Pudendal Neuralgia occurs when the nerve is unable to slide, glide and move normally and as a result, people experience pain in some or all of the above-mentioned areas. Pelvic floor physical and occupational therapy plays a crucial role in identifying the mechanical impairments that are affecting the nerve. The physical and occupational therapy treatment plan is designed to restore normal neural function. Patients with pudendal neuralgia require pelvic floor physical and occupational therapy and may also benefit from medical management that includes pharmaceuticals and procedures such as pudendal nerve blocks or botox injections.
What is interstitial cystitis and how is it treated?
Interstitial Cystitis is a clinical diagnosis characterized by irritative bladder symptoms such as urinary urgency, frequency, and hesitancy in the absence of infection. Research has shown the majority of patients who meet the clinical definition have pelvic floor dysfunction and myalgia. Therefore, the American Urologic Association recommends pelvic floor physical and occupational therapy as first-line treatment for Interstitial Cystitis. Patients will benefit from pelvic floor physical and occupational therapy and may also benefit from pharmacologic management or medical procedures such as bladder instillations.
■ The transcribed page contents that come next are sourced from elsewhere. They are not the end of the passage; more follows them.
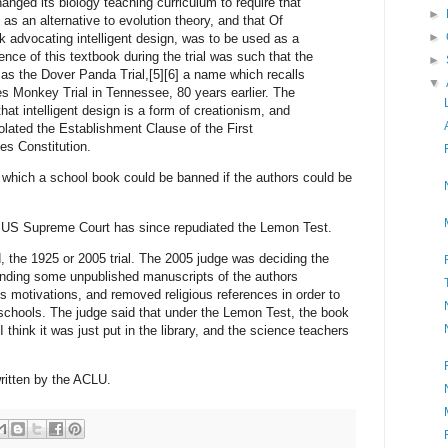
nged its biology teaching curriculum to require that
►
 as an alternative to evolution theory, and that Of
►
 advocating intelligent design, was to be used as a
nce of this textbook during the trial was such that the
►
as the Dover Panda Trial,[5][6] a name which recalls
▼
s Monkey Trial in Tennessee, 80 years earlier. The
that intelligent design is a form of creationism, and
iolated the Establishment Clause of the First
s Constitution.
 which a school book could be banned if the authors could be
he US Supreme Court has since repudiated the Lemon Test.
 the 1925 or 2005 trial. The 2005 judge was deciding the
 finding some unpublished manuscripts of the authors
us motivations, and removed religious references in order to
schools. The judge said that under the Lemon Test, the book
I think it was just put in the library, and the science teachers
ritten by the ACLU.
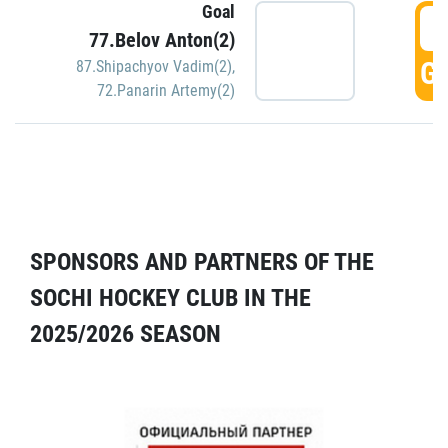
Goal
5
77.Belov Anton(2)
GO
87.Shipachyov Vadim(2)
,
72.Panarin Artemy(2)
SPONSORS AND PARTNERS OF THE
SOCHI HOCKEY CLUB IN THE
2025/2026 SEASON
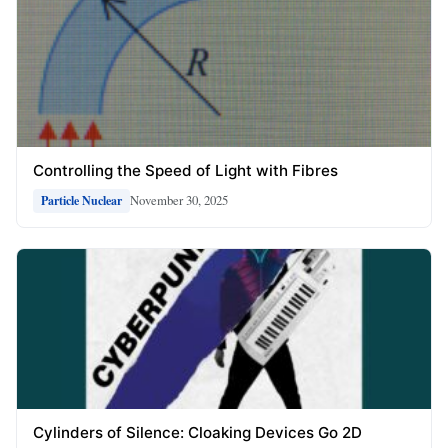
Controlling the Speed of Light with Fibres
November 30, 2025
Particle Nuclear
Cylinders of Silence: Cloaking Devices Go 2D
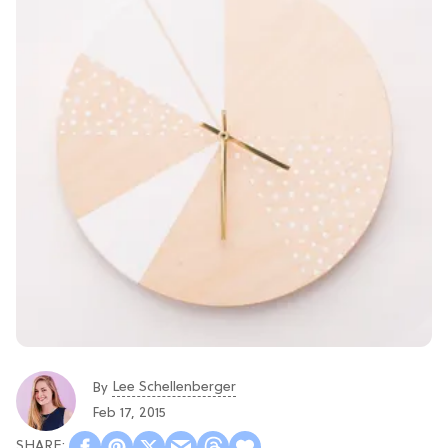
Lee Schellenberger
By
Feb 17, 2015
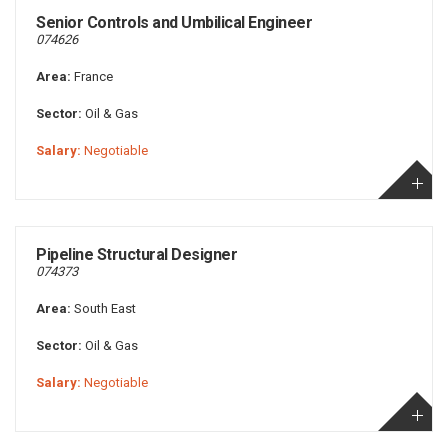
Senior Controls and Umbilical Engineer
074626
Area:
France
Sector:
Oil & Gas
Salary:
Negotiable
Pipeline Structural Designer
074373
Area:
South East
Sector:
Oil & Gas
Salary:
Negotiable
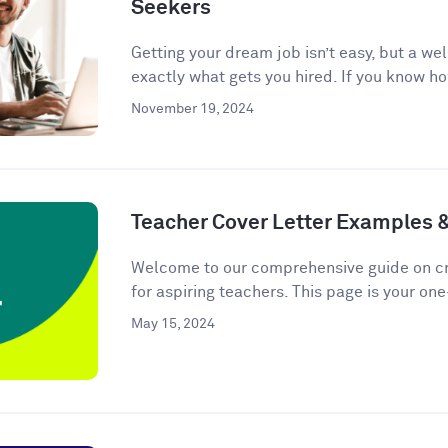
Seekers
Getting your dream job isn’t easy, but a we
exactly what gets you hired. If you know ho
November 19, 2024
Teacher Cover Letter Examples 
Welcome to our comprehensive guide on cra
for aspiring teachers. This page is your one
May 15, 2024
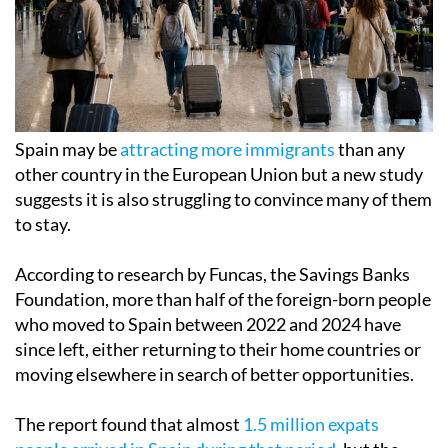
Spain may be
attracting more immigrants
than any
other country in the European Union but a new study
suggests it is also struggling to convince many of them
to stay.
According to research by Funcas, the Savings Banks
Foundation, more than half of the foreign-born people
who moved to Spain between 2022 and 2024 have
since left, either returning to their home countries or
moving elsewhere in search of better opportunities.
The report found that almost
1.5 million expats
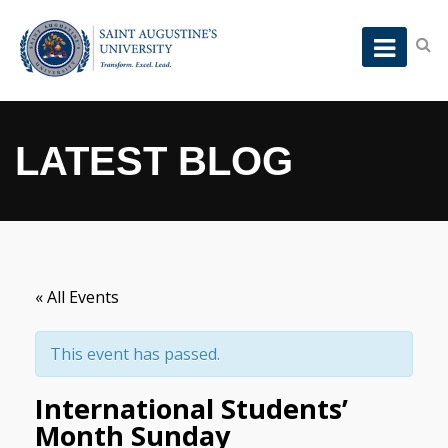
LATEST BLOG
« All Events
This event has passed.
International Students’
Month Sunday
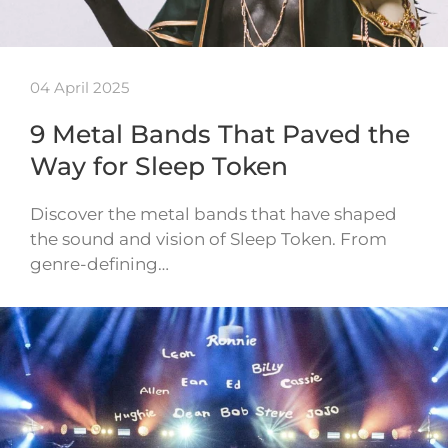
04 April 2025
9 Metal Bands That Paved the
Way for Sleep Token
Discover the metal bands that have shaped
the sound and vision of Sleep Token. From
genre-defining…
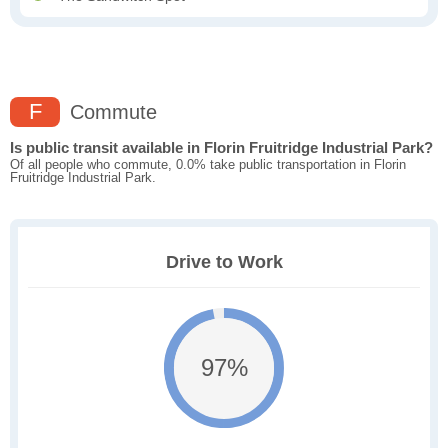
F
Commute
Is public transit available in Florin Fruitridge Industrial Park?
Of all people who commute, 0.0% take public transportation in Florin
Fruitridge Industrial Park.
Drive to Work
97%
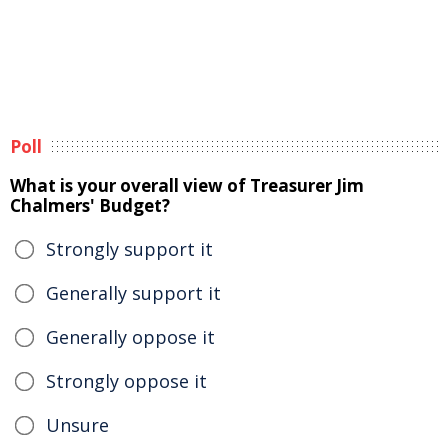
Poll
What is your overall view of Treasurer Jim
Chalmers' Budget?
Strongly support it
Generally support it
Generally oppose it
Strongly oppose it
Unsure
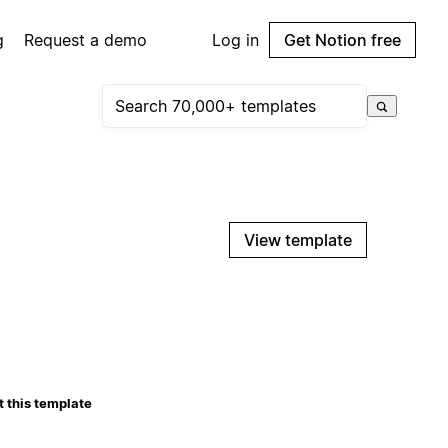
g
Request a demo
Log in
Get Notion free
View template
 this template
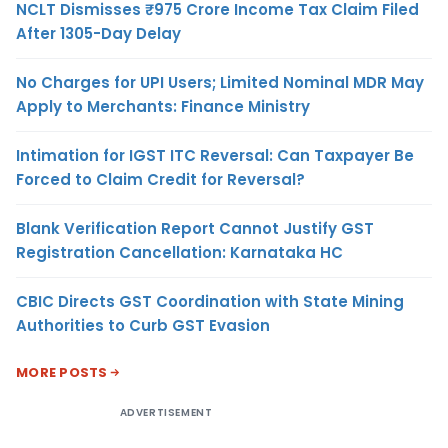
NCLT Dismisses ₹975 Crore Income Tax Claim Filed
After 1305-Day Delay
No Charges for UPI Users; Limited Nominal MDR May
Apply to Merchants: Finance Ministry
Intimation for IGST ITC Reversal: Can Taxpayer Be
Forced to Claim Credit for Reversal?
Blank Verification Report Cannot Justify GST
Registration Cancellation: Karnataka HC
CBIC Directs GST Coordination with State Mining
Authorities to Curb GST Evasion
MORE POSTS
ADVERTISEMENT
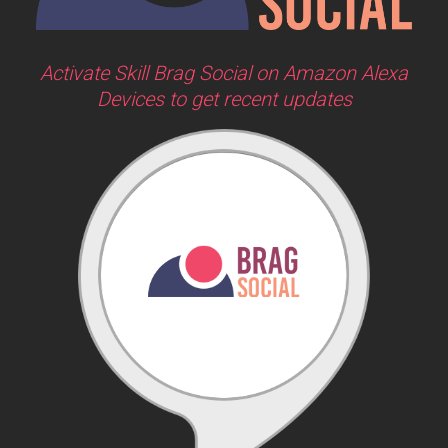
Activate Skill Brag Social on Amazon Alexa
Devices to get recent updates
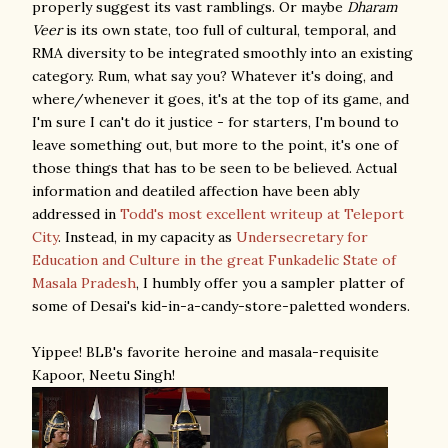
properly suggest its vast ramblings. Or maybe
Dharam
Veer
is its own state, too full of cultural, temporal, and
RMA diversity to be integrated smoothly into an existing
category. Rum, what say you? Whatever it's doing, and
where/whenever it goes, it's at the top of its game, and
I'm sure I can't do it justice - for starters, I'm bound to
leave something out, but more to the point, it's one of
those things that has to be seen to be believed. Actual
information and deatiled affection have been ably
addressed in
Todd's most excellent writeup at Teleport
City
. Instead, in my capacity as
Undersecretary for
Education and Culture in the great Funkadelic State of
Masala Pradesh
, I humbly offer you a sampler platter of
some of Desai's kid-in-a-candy-store-paletted wonders.
Yippee! BLB's favorite heroine and masala-requisite
Kapoor, Neetu Singh!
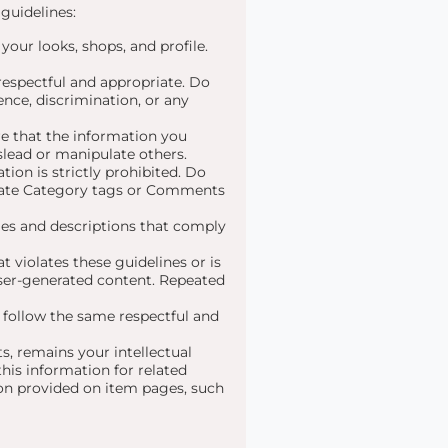
guidelines:
 your looks, shops, and profile.
 respectful and appropriate. Do
nce, discrimination, or any
e that the information you
slead or manipulate others.
tion is strictly prohibited. Do
urate Category tags or Comments
es and descriptions that comply
 violates these guidelines or is
 user-generated content. Repeated
t follow the same respectful and
, remains your intellectual
his information for related
ion provided on item pages, such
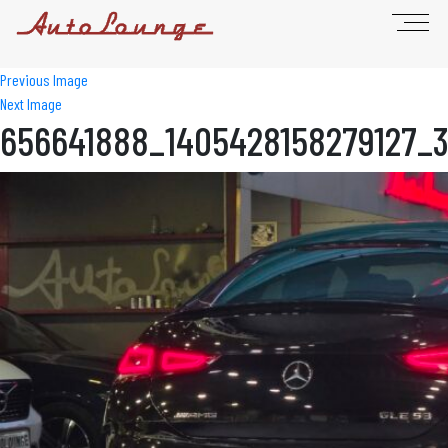
Previous Image
Next Image
656641888_1405428158279127_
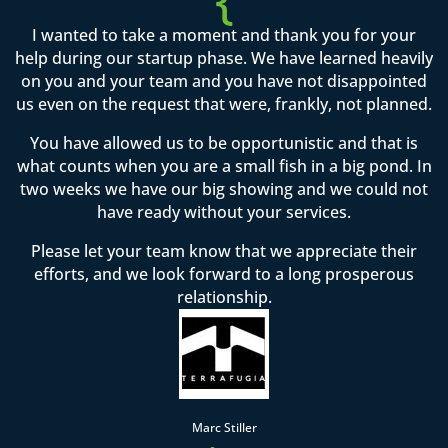
I wanted to take a moment and thank you for your
help during our startup phase. We have learned heavily
on you and your team and you have not disappointed
us even on the request that were, frankly, not planned.
You have allowed us to be opportunistic and that is
what counts when you are a small fish in a big pond. In
two weeks we have our big showing and we could not
have ready without your services.
Please let your team know that we appreciate their
efforts, and we look forward to a long prosperous
relationship.
Marc Stiller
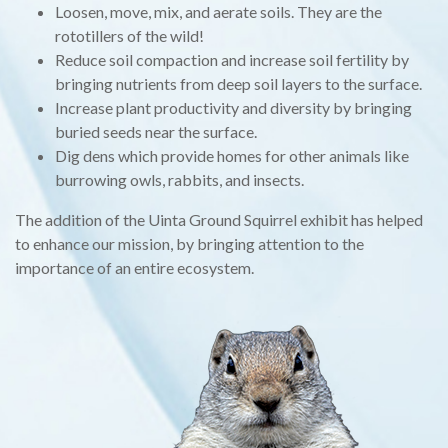
Loosen, move, mix, and aerate soils. They are the
rototillers of the wild!
Reduce soil compaction and increase soil fertility by
bringing nutrients from deep soil layers to the surface.
Increase plant productivity and diversity by bringing
buried seeds near the surface.
Dig dens which provide homes for other animals like
burrowing owls, rabbits, and insects.
The addition of the Uinta Ground Squirrel exhibit has helped
to enhance our mission, by bringing attention to the
importance of an entire ecosystem.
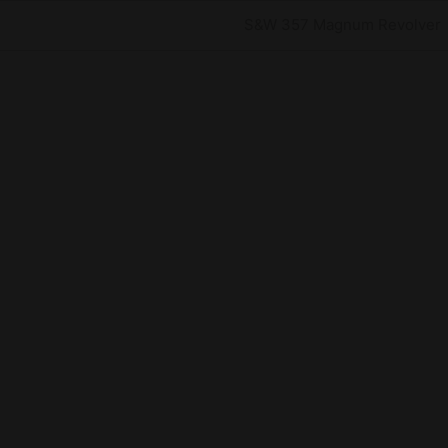
Next
S&W 357 Magnum Revolver
Post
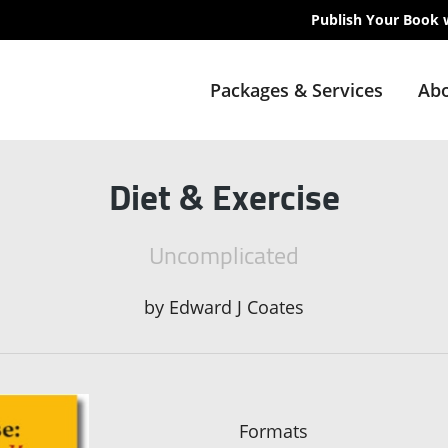
Publish Your Book 
Packages & Services
Abo
Diet & Exercise
Uncomplicated
by
Edward J Coates
Formats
Who is the Pelvic Health and Rehabilitation Team?
The Pelvic Health and Rehabilitation Center was founded by Elizabeth Akincilar and Stephanie Prendergast in 2006, they have been treating people with pelvic floor disorders since 2001. They were trained and mentored by a medical doctor and quickly became experts in treating pelvic floor disorders. They began creating courses and sharing their knowledge around the world. They expanded to 11 locations in the United States and developed a residency style training program for their employees with ongoing weekly mentoring. The physical and occupational therapistss who work at PHRC have undergone more training than the majority of pelvic floor physical and occupational therapistss and as a result offer efficient and high quality care.
How many years of experience do we have?
Stephanie and Liz have 24 years of experience and help each and every team member become an expert in the field through their training and mentoring program.
Why PHRC versus anyone else?
PHRC is unique because of the specific focus on pelvic floor disorders and the leadership at our company. We are constantly lecturing, teaching, and staying ahead of the curve with our connections to medical experts and emerging experts. As a result, we are able to efficiently and effectively help our patients restore their pelvic health.
Do we treat men for pelvic floor therapy?
The Pelvic Health and Rehabilitation Center is unique in that the Cofounders have always treated people of all genders and therefore have trained the team members and staff the same way. Many pelvic floor physical and occupational therapistss focus solely on people with vulvas, this is not the case here.
Do I need pelvic floor therapy forever?
The majority of people with pelvic floor dysfunction will undergo pelvic floor physical and occupational therapy for a set amount of time based on their goals. Every 6 -8 weeks goals will be re-established based on the physical improvements and remaining physical impairments. Most patients will achieve their goals in 3 – 6 months. If there are complicating medical or untreated comorbidities some patients will be in therapy longer.